Парк, в отличие от улиц, был почти пустынен. Праздные светские гуляки ещё не вставали, а у остальных было слишком мало времени, чтобы без дела болтаться в парке. Утренний холодный воздух освежал и бодрил. Мистер Девениш сделал глубокий вдох, наслаждаясь колкостью воздуха, наполнившего его лёгкие. 

Султан становился на дыбы и хрипел, полный истового стремления помчаться вперёд. Мистер Девениш пришпорил коня и, поскольку вокруг никого не было, предоставил жеребцу свободу движения, наслаждаясь разницей между теплом и силой возбуждённого животного под собой и потоком холодного воздуха, пронизывавшего его тело.
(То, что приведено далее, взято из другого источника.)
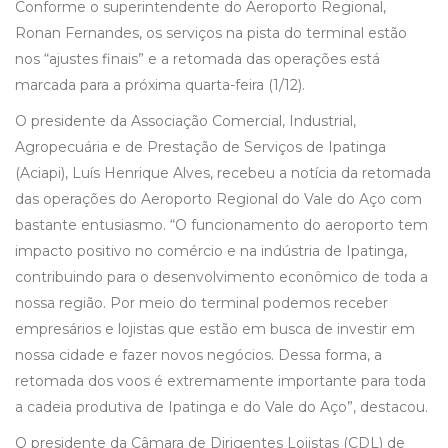
Conforme o superintendente do Aeroporto Regional,
Ronan Fernandes, os serviços na pista do terminal estão
nos “ajustes finais” e a retomada das operações está
marcada para a próxima quarta-feira (1/12).
O presidente da Associação Comercial, Industrial,
Agropecuária e de Prestação de Serviços de Ipatinga
(Aciapi), Luís Henrique Alves, recebeu a notícia da retomada
das operações do Aeroporto Regional do Vale do Aço com
bastante entusiasmo. “O funcionamento do aeroporto tem
impacto positivo no comércio e na indústria de Ipatinga,
contribuindo para o desenvolvimento econômico de toda a
nossa região. Por meio do terminal podemos receber
empresários e lojistas que estão em busca de investir em
nossa cidade e fazer novos negócios. Dessa forma, a
retomada dos voos é extremamente importante para toda
a cadeia produtiva de Ipatinga e do Vale do Aço”, destacou.
O presidente da Câmara de Dirigentes Lojistas (CDL) de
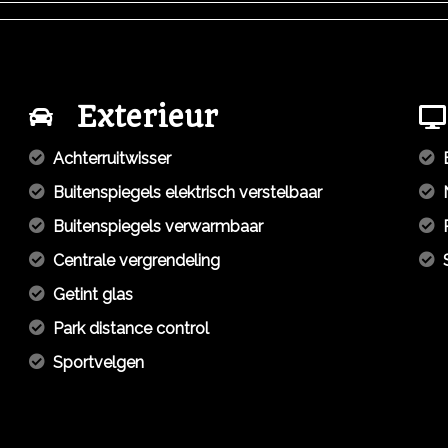
Exterieur
Achterruitwisser
Buitenspiegels elektrisch verstelbaar
Buitenspiegels verwarmbaar
Centrale vergrendeling
Getint glas
Park distance control
Sportvelgen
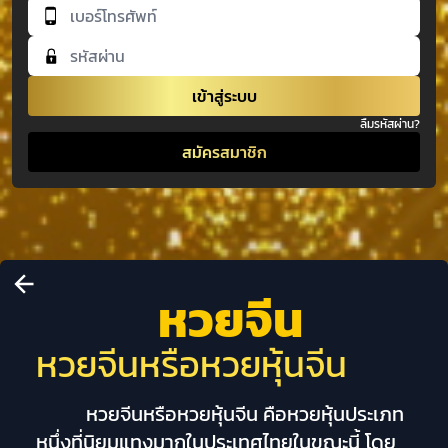
เข้าสู่ระบบ
ลืมรหัสผ่าน?
สมัครสมาชิก
หวยจีน
หวยจีนหรือหวยหุ้นจีน
หวยจีนหรือหวยหุ้นจีน คือหวยหุ้นประเภท
หนึ่งที่นิยมแทงมากในประเทศไทยในขณะนี้ โดย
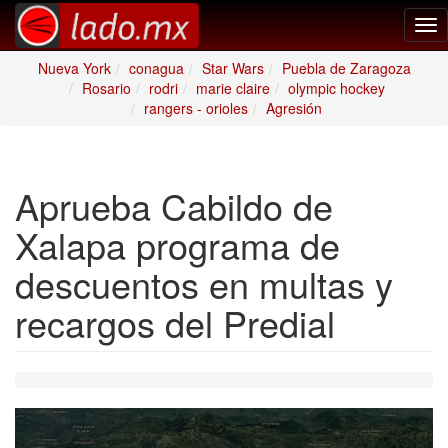
Tog
nav
Nueva York
conagua
Star Wars
Puebla de Zaragoza
Rosario
rodri
marie claire
olympic hockey
rangers - orioles
Agresión
Aprueba Cabildo de
Xalapa programa de
descuentos en multas y
recargos del Predial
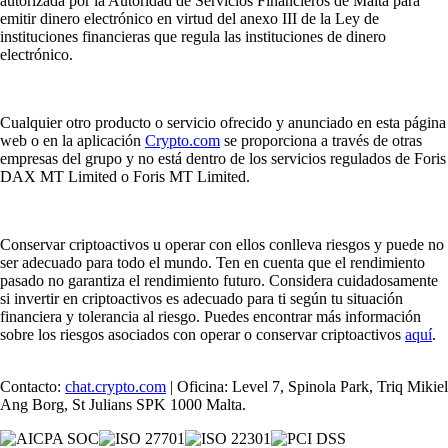
autorizada por la Autoridad de Servicios Financieros de Malta para
emitir dinero electrónico en virtud del anexo III de la Ley de
instituciones financieras que regula las instituciones de dinero
electrónico.
Cualquier otro producto o servicio ofrecido y anunciado en esta página
web o en la aplicación
Crypto.com
se proporciona a través de otras
empresas del grupo y no está dentro de los servicios regulados de Foris
DAX MT Limited o Foris MT Limited.
Conservar criptoactivos u operar con ellos conlleva riesgos y puede no
ser adecuado para todo el mundo. Ten en cuenta que el rendimiento
pasado no garantiza el rendimiento futuro. Considera cuidadosamente
si invertir en criptoactivos es adecuado para ti según tu situación
financiera y tolerancia al riesgo. Puedes encontrar más información
sobre los riesgos asociados con operar o conservar criptoactivos
aquí
.
Contacto:
chat.crypto.com
| Oficina: Level 7, Spinola Park, Triq Mikiel
Ang Borg, St Julians SPK 1000 Malta.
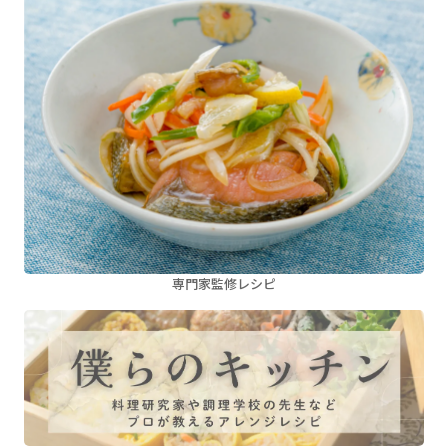
専門家監修レシピ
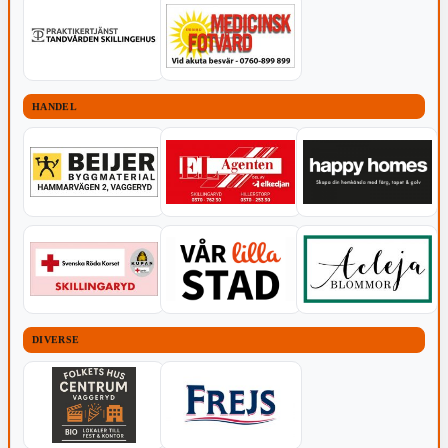
HANDEL
DIVERSE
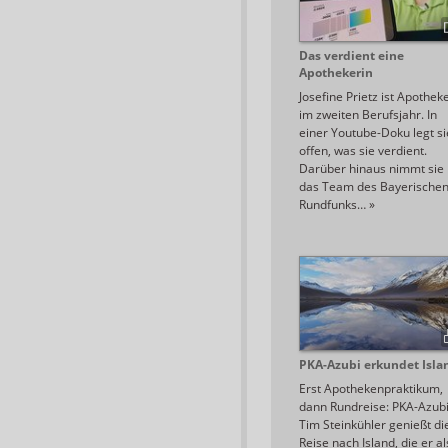
Das verdient eine
Apothekerin
Josefine Prietz ist Apothek
im zweiten Berufsjahr. In
einer Youtube-Doku legt si
offen, was sie verdient.
Darüber hinaus nimmt sie
das Team des Bayerische
Rundfunks…
»
PKA-Azubi erkundet Isla
Erst Apothekenpraktikum,
dann Rundreise: PKA-Azub
Tim Steinkühler genießt di
Reise nach Island, die er al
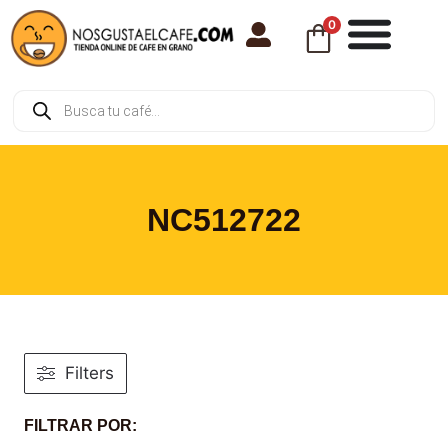
0
NC512722
Filters
FILTRAR POR:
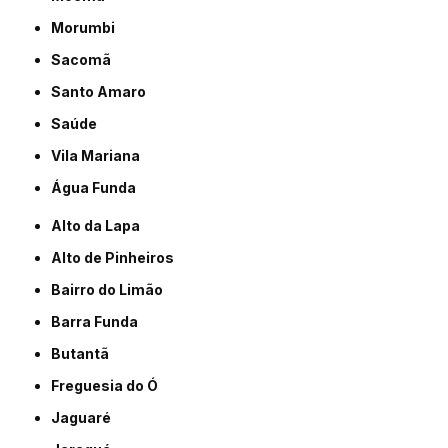
Morumbi
Sacomã
Santo Amaro
Saúde
Vila Mariana
Água Funda
Alto da Lapa
Alto de Pinheiros
Bairro do Limão
Barra Funda
Butantã
Freguesia do Ó
Jaguaré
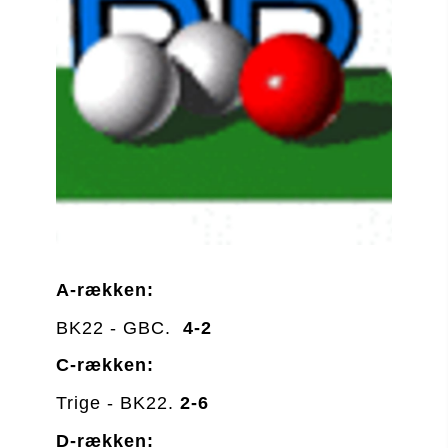
A-rækken:
BK22 - GBC.  
4-2
C-rækken:
Trige - BK22. 
2-6
D-rækken:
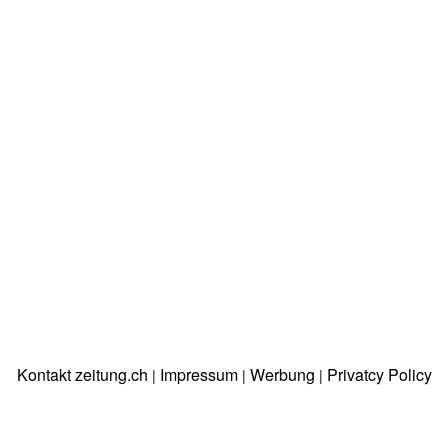
Kontakt zeitung.ch
Impressum
Werbung
Privatcy Policy
|
|
|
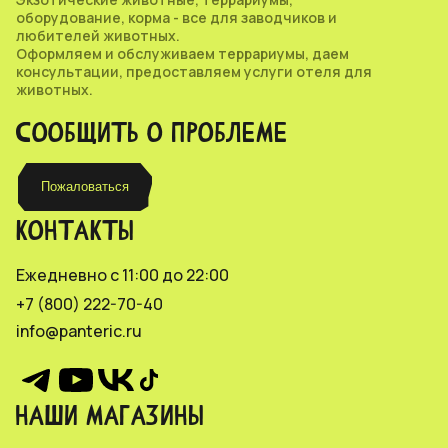
оборудование, корма - все для заводчиков и
любителей животных.
Оформляем и обслуживаем террариумы, даем
консультации, предоставляем услуги отеля для
животных.
СООБЩИТЬ О ПРОБЛЕМЕ
Пожаловаться
КОНТАКТЫ
Ежедневно с 11:00 до 22:00
+7 (800) 222-70-40
info@panteric.ru
НАШИ МАГАЗИНЫ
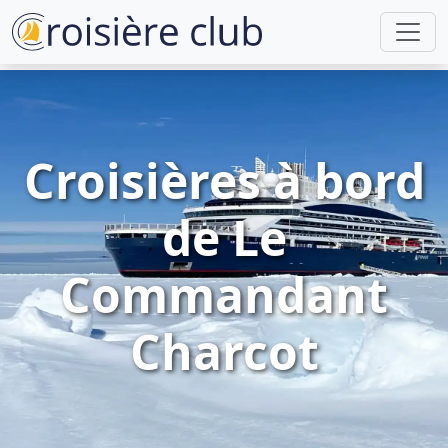
Croisières à bord
de Le
Commandant
Charcot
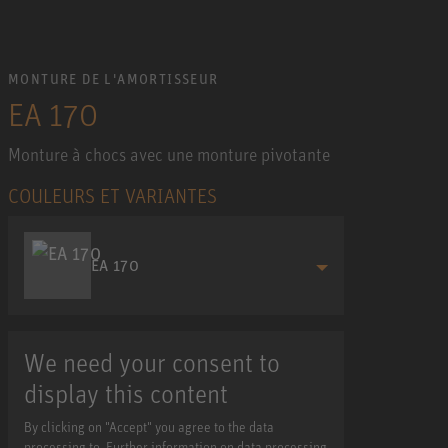
MONTURE DE L'AMORTISSEUR
EA 170
Monture à chocs avec une monture pivotante
COULEURS ET VARIANTES
EA 170
We need your consent to
display this content
By clicking on "Accept" you agree to the data
processing to. Further information on data processing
Цокот копыт Султана по дорожке эхом отдавался в окружающей тишине. 

Жеребец промчался мимо пары кроликов, грызущих сладкую, влажную траву. Напугал нескольких птичек, клевавших хлебные крошки, оставленные накануне кем-то из детей. Проскакал мимо двоих мужчин в грубых пальто, прятавшихся за кустами рододендронов. Эти двое вышли было, когда он приблизился, но поспешно отступили, как только Султан с шумом двинулся в их сторону. На мгновение жеребец заинтересовался, что это они там делают, но вскоре забыл о них, поскольку отклонился в сторону в попытке избежать встречи со стадом возмущённых гусей. 

Через некоторое время и человек, и лошадь тяжело дышали, и мистер Девениш мог с уверенностью заявить, что как и ему скачка позволила вымести всю паутину из мозгов, так и его коню удалось освободиться от избытка энергии. Хьюго позволил Султану замедлить ход до лёгкого галопа и улыбнулся. Одним из качеств, которые он так ценил в своей необыкновенной лошади, была её способность легко менять аллюр. Хьюго глубоко вдохнул. Он чувствовал себя освежённым, взбодрившимся, живым. И голодным. Он услышал, как в отдалении уверенным и быстрым галопом скачет другая лошадь.